* [Your objective]
Entries follow. Set all of them down as they stand.

* [Data to examine]
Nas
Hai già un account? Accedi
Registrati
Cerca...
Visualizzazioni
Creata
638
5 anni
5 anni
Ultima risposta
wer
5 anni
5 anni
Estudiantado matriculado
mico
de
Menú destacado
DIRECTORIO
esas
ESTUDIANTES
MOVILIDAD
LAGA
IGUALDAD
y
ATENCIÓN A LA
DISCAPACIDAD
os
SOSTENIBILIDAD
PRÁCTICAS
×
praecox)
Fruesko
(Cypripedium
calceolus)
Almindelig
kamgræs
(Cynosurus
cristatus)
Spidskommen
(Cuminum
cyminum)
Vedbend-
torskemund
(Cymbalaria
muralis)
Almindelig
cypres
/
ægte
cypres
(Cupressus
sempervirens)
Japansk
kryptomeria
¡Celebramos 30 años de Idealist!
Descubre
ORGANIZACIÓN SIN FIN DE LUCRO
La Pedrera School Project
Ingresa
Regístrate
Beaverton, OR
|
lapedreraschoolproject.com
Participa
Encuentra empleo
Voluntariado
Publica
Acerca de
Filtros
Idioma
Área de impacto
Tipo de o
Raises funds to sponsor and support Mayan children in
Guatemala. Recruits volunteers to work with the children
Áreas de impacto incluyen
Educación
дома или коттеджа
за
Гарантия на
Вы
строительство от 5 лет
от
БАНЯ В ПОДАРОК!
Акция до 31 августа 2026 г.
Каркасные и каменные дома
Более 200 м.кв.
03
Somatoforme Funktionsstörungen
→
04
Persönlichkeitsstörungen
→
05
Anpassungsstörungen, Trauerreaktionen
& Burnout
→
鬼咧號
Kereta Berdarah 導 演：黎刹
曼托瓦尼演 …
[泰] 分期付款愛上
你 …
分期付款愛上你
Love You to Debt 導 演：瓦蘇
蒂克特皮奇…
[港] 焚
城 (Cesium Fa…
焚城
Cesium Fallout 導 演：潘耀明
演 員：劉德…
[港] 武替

* [Solution]
Nas
Hai già un account? Accedi
Registrati
Cerca...
Visualizzazioni
Creata
638
5 anni
5 anni
Ultima risposta
wer
5 anni
5 anni
Estudiantado matriculado
mico
de
Menú destacado
DIRECTORIO
esas
ESTUDIANTES
MOVILIDAD
LAGA
IGUALDAD
y
ATENCIÓN A LA
DISCAPACIDAD
os
SOSTENIBILIDAD
PRÁCTICAS
×
praecox)
Fruesko
(Cypripedium
calceolus)
Almindelig
kamgræs
(Cynosurus
cristatus)
Spidskommen
(Cuminum
cyminum)
Vedbend-
torskemund
(Cymbalaria
muralis)
Almindelig
cypres
/
ægte
cypres
(Cupressus
sempervirens)
Japansk
kryptomeria
¡Celebramos 30 años de Idealist!
Descubre
ORGANIZACIÓN SIN FIN DE LUCRO
La Pedrera School Project
Ingresa
Regístrate
Beaverton, OR
|
lapedreraschoolproject.com
Participa
Encuentra empleo
Voluntariado
Publica
Acerca de
Filtros
Idioma
Área de impacto
Tipo de o
Raises funds to sponsor and support Mayan children in
Guatemala. Recruits volunteers to work with the children
Áreas de impacto incluyen
Educación
дома или коттеджа
за
Гарантия на
Вы
строительство от 5 лет
от
БАНЯ В ПОДАРОК!
Акция до 31 августа 2026 г.
Каркасные и каменные дома
Более 200 м.кв.
03
Somatoforme Funktionsstörungen
→
04
Persönlichkeitsstörungen
→
05
Anpassungsstörungen, Trauerreaktionen
& Burnout
→
鬼咧號
Kereta Berdarah 導 演：黎刹
曼托瓦尼演 …
[泰] 分期付款愛上
你 …
分期付款愛上你
Love You to Debt 導 演：瓦蘇
蒂克特皮奇…
[港] 焚
城 (Cesium Fa…
焚城
Cesium Fallout 導 演：潘耀明
演 員：劉德…
[港] 武替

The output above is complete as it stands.